Reviewed by Calculator Editorial Team

This calculator solves systems of linear equations using the substitution method. It provides step-by-step solutions and visual representations of the results.

How to Use This Calculator

To solve a system of equations using the substitution method:

  1. Enter the coefficients and constants for each equation in the calculator form.
  2. Click the "Calculate" button to solve the system.
  3. Review the solution steps and the graphical representation of the equations.
  4. If needed, adjust the values and recalculate.

Note: The calculator currently supports systems of two equations with two variables. For larger systems, consider using matrix methods.

Substitution Method Explained

The substitution method is a technique for solving systems of linear equations.
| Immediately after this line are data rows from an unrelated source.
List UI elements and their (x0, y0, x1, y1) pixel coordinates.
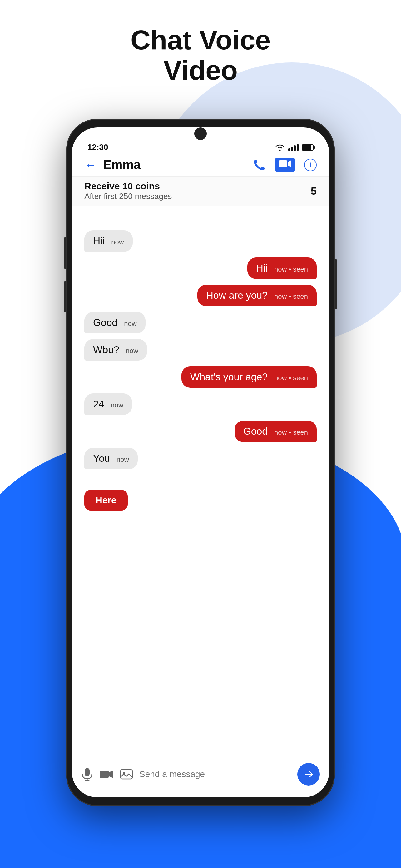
message-time-2: now • seen (274, 265, 308, 273)
side-button-vol-up (64, 238, 66, 269)
message-bubble-received-4: Good now (84, 312, 145, 333)
message-bubble-sent-8: Good now • seen (235, 421, 317, 442)
message-row-2: Hii now • seen (84, 257, 317, 279)
title-line1: Chat Voice (0, 25, 401, 55)
svg-point-0 (279, 149, 281, 151)
status-time: 12:30 (88, 143, 108, 152)
input-bar (72, 757, 329, 791)
message-time-4: now (124, 320, 136, 328)
title-line2: Video (0, 55, 401, 86)
message-text-7: 24 (93, 398, 104, 410)
message-row-6: What's your age? now • seen (84, 366, 317, 388)
message-row-9: You now (84, 448, 317, 469)
message-row-8: Good now • seen (84, 421, 317, 442)
spacer-top (84, 215, 317, 225)
message-row-4: Good now (84, 312, 317, 333)
message-row-1: Hii now (84, 230, 317, 252)
coins-info: Receive 10 coins After first 250 message… (84, 181, 172, 201)
video-call-button[interactable] (275, 158, 295, 172)
svg-rect-5 (100, 771, 109, 778)
message-bubble-received-1: Hii now (84, 230, 133, 252)
message-time-9: now (116, 456, 129, 463)
message-bubble-received-7: 24 now (84, 393, 132, 415)
coins-title: Receive 10 coins (84, 181, 172, 191)
side-button-power (335, 259, 337, 309)
message-input[interactable] (139, 769, 291, 779)
status-icons (274, 144, 313, 151)
message-text-6: What's your age? (190, 371, 268, 382)
page-title: Chat Voice Video (0, 25, 401, 86)
message-text-8: Good (243, 426, 268, 437)
mic-button[interactable] (81, 767, 93, 781)
send-button[interactable] (297, 763, 320, 785)
phone-shell: 12:30 (66, 119, 335, 806)
video-input-button[interactable] (99, 769, 114, 780)
spacer-mid (84, 475, 317, 481)
here-button[interactable]: Here (84, 490, 128, 510)
message-text-3: How are you? (206, 290, 268, 301)
camera-notch (194, 127, 207, 140)
info-icon-label: i (309, 161, 312, 169)
back-button[interactable]: ← (84, 158, 97, 172)
info-button[interactable]: i (304, 159, 317, 171)
message-bubble-received-9: You now (84, 448, 138, 469)
side-button-vol-down (64, 281, 66, 312)
message-bubble-sent-3: How are you? now • seen (197, 285, 317, 306)
battery-icon (302, 144, 313, 151)
header-actions: i (252, 158, 317, 172)
message-time-7: now (110, 401, 123, 409)
svg-rect-6 (121, 770, 132, 779)
call-button[interactable] (252, 158, 265, 172)
message-row-7: 24 now (84, 393, 317, 415)
contact-name: Emma (103, 158, 252, 172)
message-text-2: Hii (256, 262, 268, 274)
battery-fill (302, 145, 311, 150)
svg-rect-1 (278, 160, 287, 167)
wifi-icon (274, 144, 285, 151)
message-bubble-sent-6: What's your age? now • seen (181, 366, 317, 388)
message-time-5: now (126, 347, 138, 354)
message-row-3: How are you? now • seen (84, 285, 317, 306)
message-bubble-received-5: Wbu? now (84, 339, 147, 361)
message-time-8: now • seen (274, 428, 308, 436)
message-time-6: now • seen (274, 374, 308, 382)
message-time-1: now (111, 238, 124, 246)
message-text-9: You (93, 453, 110, 464)
svg-rect-2 (85, 768, 90, 776)
message-time-3: now • seen (274, 292, 308, 300)
message-text-1: Hii (93, 235, 105, 247)
image-button[interactable] (120, 768, 133, 781)
message-text-5: Wbu? (93, 344, 119, 355)
coins-count: 5 (311, 185, 317, 197)
coins-banner: Receive 10 coins After first 250 message… (72, 177, 329, 206)
phone-screen: 12:30 (72, 127, 329, 797)
chat-header: ← Emma i (72, 155, 329, 177)
message-bubble-sent-2: Hii now • seen (247, 257, 317, 279)
phone-mockup: 12:30 (66, 119, 335, 806)
message-text-4: Good (93, 317, 118, 328)
message-row-5: Wbu? now (84, 339, 317, 361)
signal-icon (288, 144, 299, 151)
messages-area: Hii now Hii now • seen How are you? now (72, 206, 329, 757)
coins-subtitle: After first 250 messages (84, 191, 172, 201)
It involves solving one equation for one variable and substituting that expression into the other equation.

Steps in the Substitution Method

  1. Choose one equation and solve for one variable in terms of the other.
  2. Substitute this expression into the other equation.
  3. Solve the resulting equation for the remaining variable.
  4. Substitute this value back into one of the original equations to find the other variable.
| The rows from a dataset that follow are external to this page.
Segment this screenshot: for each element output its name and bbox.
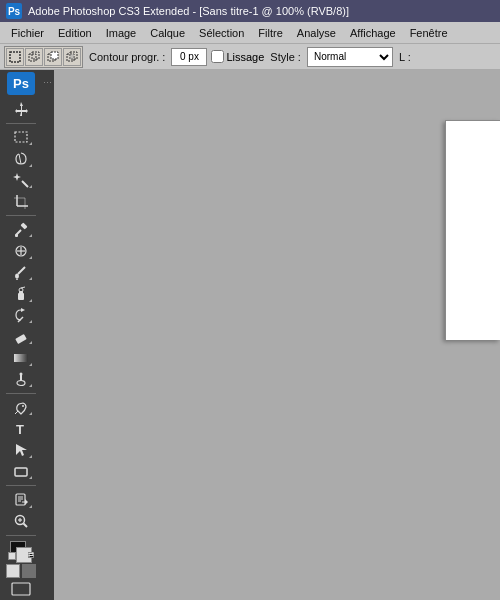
color-swatch[interactable]: ⇄ bbox=[8, 541, 34, 560]
normal-mode-btn[interactable] bbox=[6, 564, 20, 578]
lasso-tool[interactable] bbox=[8, 149, 34, 168]
notes-tool[interactable] bbox=[8, 490, 34, 509]
eyedropper-tool[interactable] bbox=[8, 220, 34, 239]
svg-marker-30 bbox=[21, 308, 25, 312]
move-tool[interactable] bbox=[8, 100, 34, 119]
toolbar-separator-1 bbox=[6, 123, 36, 124]
menu-edition[interactable]: Edition bbox=[51, 25, 99, 41]
svg-point-37 bbox=[22, 405, 24, 407]
svg-rect-0 bbox=[10, 52, 20, 62]
svg-marker-40 bbox=[16, 444, 27, 456]
lissage-text: Lissage bbox=[226, 51, 264, 63]
path-select-tool[interactable] bbox=[8, 441, 34, 460]
toolbar-separator-3 bbox=[6, 393, 36, 394]
svg-line-10 bbox=[19, 154, 21, 164]
svg-rect-4 bbox=[51, 52, 58, 59]
menu-fichier[interactable]: Fichier bbox=[4, 25, 51, 41]
svg-point-34 bbox=[17, 381, 25, 386]
eraser-tool[interactable] bbox=[8, 327, 34, 346]
canvas-area: ⋮ bbox=[42, 70, 500, 600]
new-selection-btn[interactable] bbox=[6, 48, 24, 66]
toolbar-separator-2 bbox=[6, 215, 36, 216]
menu-analyse[interactable]: Analyse bbox=[290, 25, 343, 41]
svg-rect-9 bbox=[15, 132, 27, 142]
svg-line-29 bbox=[21, 287, 25, 288]
l-label: L : bbox=[397, 51, 413, 63]
svg-rect-32 bbox=[15, 334, 27, 344]
pen-tool[interactable] bbox=[8, 398, 34, 417]
healing-tool[interactable] bbox=[8, 241, 34, 260]
menu-affichage[interactable]: Affichage bbox=[343, 25, 403, 41]
title-bar: Ps Adobe Photoshop CS3 Extended - [Sans … bbox=[0, 0, 500, 22]
svg-marker-46 bbox=[22, 499, 28, 505]
svg-rect-51 bbox=[12, 583, 30, 595]
left-drag-handle: ⋮ bbox=[42, 70, 54, 600]
window-title: Adobe Photoshop CS3 Extended - [Sans tit… bbox=[28, 5, 349, 17]
svg-rect-17 bbox=[20, 222, 27, 229]
stamp-tool[interactable] bbox=[8, 284, 34, 303]
svg-point-36 bbox=[20, 373, 23, 376]
svg-rect-19 bbox=[15, 234, 18, 237]
canvas-document[interactable] bbox=[445, 120, 500, 340]
menu-selection[interactable]: Sélection bbox=[192, 25, 251, 41]
selection-mode-group bbox=[4, 46, 83, 68]
marquee-tool[interactable] bbox=[8, 128, 34, 147]
svg-line-48 bbox=[24, 524, 28, 528]
subtract-selection-btn[interactable] bbox=[44, 48, 62, 66]
gradient-tool[interactable] bbox=[8, 348, 34, 367]
svg-line-11 bbox=[22, 181, 28, 187]
menu-filtre[interactable]: Filtre bbox=[251, 25, 289, 41]
svg-line-23 bbox=[18, 267, 25, 274]
mask-mode bbox=[6, 564, 36, 578]
svg-marker-8 bbox=[15, 102, 28, 116]
lissage-checkbox[interactable] bbox=[211, 50, 224, 63]
contour-label: Contour progr. : bbox=[87, 51, 167, 63]
brush-tool[interactable] bbox=[8, 263, 34, 282]
svg-marker-12 bbox=[13, 173, 21, 181]
history-brush-tool[interactable] bbox=[8, 306, 34, 325]
quickmask-btn[interactable] bbox=[22, 564, 36, 578]
menu-image[interactable]: Image bbox=[99, 25, 144, 41]
toolbar-separator-5 bbox=[6, 535, 36, 536]
contour-input[interactable] bbox=[171, 48, 207, 66]
type-tool[interactable]: T bbox=[8, 419, 34, 438]
svg-line-38 bbox=[15, 411, 18, 414]
crop-tool[interactable] bbox=[8, 192, 34, 211]
options-bar: Contour progr. : Lissage Style : Normal … bbox=[0, 44, 500, 70]
svg-rect-41 bbox=[15, 468, 27, 476]
intersect-selection-btn[interactable] bbox=[63, 48, 81, 66]
style-label: Style : bbox=[268, 51, 303, 63]
menu-calque[interactable]: Calque bbox=[143, 25, 192, 41]
toolbar-separator-4 bbox=[6, 485, 36, 486]
dodge-tool[interactable] bbox=[8, 370, 34, 389]
main-layout: Ps bbox=[0, 70, 500, 600]
shape-tool[interactable] bbox=[8, 462, 34, 481]
screen-mode-btn[interactable] bbox=[11, 582, 31, 598]
lissage-label[interactable]: Lissage bbox=[211, 50, 264, 63]
style-select[interactable]: Normal Proportionnel Fixe bbox=[307, 47, 393, 67]
svg-point-24 bbox=[15, 273, 19, 278]
svg-rect-7 bbox=[70, 54, 74, 59]
app-logo: Ps bbox=[6, 3, 22, 19]
menu-bar: FichierEditionImageCalqueSélectionFiltre… bbox=[0, 22, 500, 44]
left-toolbar: Ps bbox=[0, 70, 42, 600]
svg-rect-33 bbox=[14, 354, 28, 362]
svg-text:T: T bbox=[16, 422, 24, 437]
magic-wand-tool[interactable] bbox=[8, 171, 34, 190]
toolbar-ps-logo: Ps bbox=[7, 72, 35, 95]
zoom-tool[interactable] bbox=[8, 512, 34, 531]
menu-fenetre[interactable]: Fenêtre bbox=[403, 25, 455, 41]
add-selection-btn[interactable] bbox=[25, 48, 43, 66]
svg-rect-26 bbox=[18, 293, 24, 300]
For a system of equations:

a₁x + b₁y = c₁

a₂x + b₂y = c₂

The substitution method involves solving one equation for x or y and substituting into the other.

Worked Example

Let's solve the following system using the substitution method:

2x + 3y = 8

4x - y = 10

Solution Steps

  1. Solve the second equation for y: y = 4x - 10
  2. Substitute into the first equation: 2x + 3(4x - 10) = 8
  3. Simplify: 2x + 12x - 30 = 8 → 14x = 38 → x = 2.714
  4. Substitute x back into y = 4x - 10: y = 4(2.714) - 10 = 0.536

The solution to the system is x ≈ 2.714 and y ≈ 0.536.
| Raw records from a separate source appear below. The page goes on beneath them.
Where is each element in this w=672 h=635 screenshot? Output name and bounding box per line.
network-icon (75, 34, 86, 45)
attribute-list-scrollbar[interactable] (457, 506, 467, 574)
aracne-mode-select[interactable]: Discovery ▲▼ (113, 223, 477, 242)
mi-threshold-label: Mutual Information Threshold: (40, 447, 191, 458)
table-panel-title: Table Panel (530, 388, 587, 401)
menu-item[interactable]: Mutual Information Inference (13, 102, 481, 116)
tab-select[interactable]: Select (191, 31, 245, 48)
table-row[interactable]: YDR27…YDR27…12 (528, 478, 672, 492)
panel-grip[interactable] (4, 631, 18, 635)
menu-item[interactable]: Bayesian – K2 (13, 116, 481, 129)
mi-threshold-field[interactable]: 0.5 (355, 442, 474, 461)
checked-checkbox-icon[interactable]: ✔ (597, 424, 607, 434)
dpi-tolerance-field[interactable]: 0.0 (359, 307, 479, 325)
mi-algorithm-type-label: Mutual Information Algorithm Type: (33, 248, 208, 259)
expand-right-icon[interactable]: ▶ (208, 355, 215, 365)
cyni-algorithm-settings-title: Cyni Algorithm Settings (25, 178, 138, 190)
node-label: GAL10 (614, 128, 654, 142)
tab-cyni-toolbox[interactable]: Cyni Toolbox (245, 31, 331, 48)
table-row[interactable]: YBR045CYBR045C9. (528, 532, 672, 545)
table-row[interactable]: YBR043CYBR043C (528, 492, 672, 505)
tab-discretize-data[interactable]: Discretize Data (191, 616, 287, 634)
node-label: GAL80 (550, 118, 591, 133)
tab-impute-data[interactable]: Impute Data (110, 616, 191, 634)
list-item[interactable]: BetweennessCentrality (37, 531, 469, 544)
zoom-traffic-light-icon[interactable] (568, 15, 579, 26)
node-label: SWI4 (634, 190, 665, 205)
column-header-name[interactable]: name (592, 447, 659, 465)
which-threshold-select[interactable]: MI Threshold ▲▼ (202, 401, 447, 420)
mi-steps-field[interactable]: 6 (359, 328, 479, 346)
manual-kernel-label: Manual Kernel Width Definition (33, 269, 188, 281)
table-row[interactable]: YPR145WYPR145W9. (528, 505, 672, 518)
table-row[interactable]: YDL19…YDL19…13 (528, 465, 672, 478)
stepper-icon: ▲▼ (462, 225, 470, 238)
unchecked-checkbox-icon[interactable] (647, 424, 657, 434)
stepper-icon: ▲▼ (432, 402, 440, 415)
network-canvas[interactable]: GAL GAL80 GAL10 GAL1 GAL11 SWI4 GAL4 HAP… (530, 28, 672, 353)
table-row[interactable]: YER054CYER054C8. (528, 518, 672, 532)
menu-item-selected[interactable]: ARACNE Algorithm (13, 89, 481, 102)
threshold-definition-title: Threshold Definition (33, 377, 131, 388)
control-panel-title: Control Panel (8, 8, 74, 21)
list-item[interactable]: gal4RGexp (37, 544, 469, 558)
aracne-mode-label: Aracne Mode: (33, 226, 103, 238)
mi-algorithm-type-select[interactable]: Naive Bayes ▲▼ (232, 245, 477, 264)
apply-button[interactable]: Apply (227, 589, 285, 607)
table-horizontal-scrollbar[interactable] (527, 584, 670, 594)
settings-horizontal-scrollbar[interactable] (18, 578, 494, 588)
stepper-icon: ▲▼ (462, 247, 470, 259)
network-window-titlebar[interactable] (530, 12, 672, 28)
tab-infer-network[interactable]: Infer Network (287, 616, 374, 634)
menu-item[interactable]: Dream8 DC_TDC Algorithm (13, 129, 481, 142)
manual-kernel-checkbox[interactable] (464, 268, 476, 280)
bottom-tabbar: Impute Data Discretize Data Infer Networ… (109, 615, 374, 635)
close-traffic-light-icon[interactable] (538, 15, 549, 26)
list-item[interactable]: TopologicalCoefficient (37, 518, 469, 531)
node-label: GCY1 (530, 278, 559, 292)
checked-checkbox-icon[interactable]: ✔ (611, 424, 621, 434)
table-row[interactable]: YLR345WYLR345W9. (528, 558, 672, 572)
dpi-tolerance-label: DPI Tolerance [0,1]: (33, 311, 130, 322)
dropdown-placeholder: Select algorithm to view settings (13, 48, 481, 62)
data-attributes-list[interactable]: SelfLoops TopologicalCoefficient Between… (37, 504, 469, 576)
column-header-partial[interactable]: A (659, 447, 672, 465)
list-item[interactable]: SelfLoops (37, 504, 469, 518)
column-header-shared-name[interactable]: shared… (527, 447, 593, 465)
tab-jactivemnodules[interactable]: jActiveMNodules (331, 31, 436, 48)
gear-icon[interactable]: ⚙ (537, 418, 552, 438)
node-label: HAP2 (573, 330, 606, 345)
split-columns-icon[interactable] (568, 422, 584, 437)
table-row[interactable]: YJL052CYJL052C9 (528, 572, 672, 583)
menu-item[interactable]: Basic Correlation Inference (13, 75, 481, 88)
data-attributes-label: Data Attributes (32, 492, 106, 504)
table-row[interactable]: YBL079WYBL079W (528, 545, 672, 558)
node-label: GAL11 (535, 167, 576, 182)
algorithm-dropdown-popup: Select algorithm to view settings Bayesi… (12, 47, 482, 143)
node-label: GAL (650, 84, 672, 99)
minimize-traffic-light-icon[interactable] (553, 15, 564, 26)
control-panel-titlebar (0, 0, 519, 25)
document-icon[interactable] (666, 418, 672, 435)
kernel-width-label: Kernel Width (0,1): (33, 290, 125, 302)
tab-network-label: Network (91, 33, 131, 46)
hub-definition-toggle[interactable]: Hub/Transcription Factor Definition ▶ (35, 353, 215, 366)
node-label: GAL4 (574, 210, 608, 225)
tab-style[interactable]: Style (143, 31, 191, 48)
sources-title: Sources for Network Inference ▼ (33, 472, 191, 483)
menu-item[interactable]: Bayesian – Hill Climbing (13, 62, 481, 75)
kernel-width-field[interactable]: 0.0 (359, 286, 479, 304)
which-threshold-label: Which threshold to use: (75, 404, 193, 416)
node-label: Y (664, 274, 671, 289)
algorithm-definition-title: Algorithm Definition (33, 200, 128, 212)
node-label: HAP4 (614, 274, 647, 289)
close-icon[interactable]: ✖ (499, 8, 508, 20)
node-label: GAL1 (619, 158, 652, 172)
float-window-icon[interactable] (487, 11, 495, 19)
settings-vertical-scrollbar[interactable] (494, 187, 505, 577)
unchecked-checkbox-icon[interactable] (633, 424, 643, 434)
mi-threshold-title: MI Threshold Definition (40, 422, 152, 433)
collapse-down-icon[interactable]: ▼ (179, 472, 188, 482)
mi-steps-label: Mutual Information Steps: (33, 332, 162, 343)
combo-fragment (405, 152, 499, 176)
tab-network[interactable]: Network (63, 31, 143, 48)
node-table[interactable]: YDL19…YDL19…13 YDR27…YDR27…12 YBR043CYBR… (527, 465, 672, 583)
Frequently Asked Questions

What is the substitution method?
The substitution method is a technique for solving systems of linear equations by solving one equation for one variable and substituting that expression into the other equation.
When should I use the substitution method?
The substitution method is particularly useful when one of the equations can be easily solved for one variable, making substitution straightforward.
What if the system has no solution?
If the equations are parallel (same slope but different y-intercepts), the system has no solution. The calculator will indicate this case.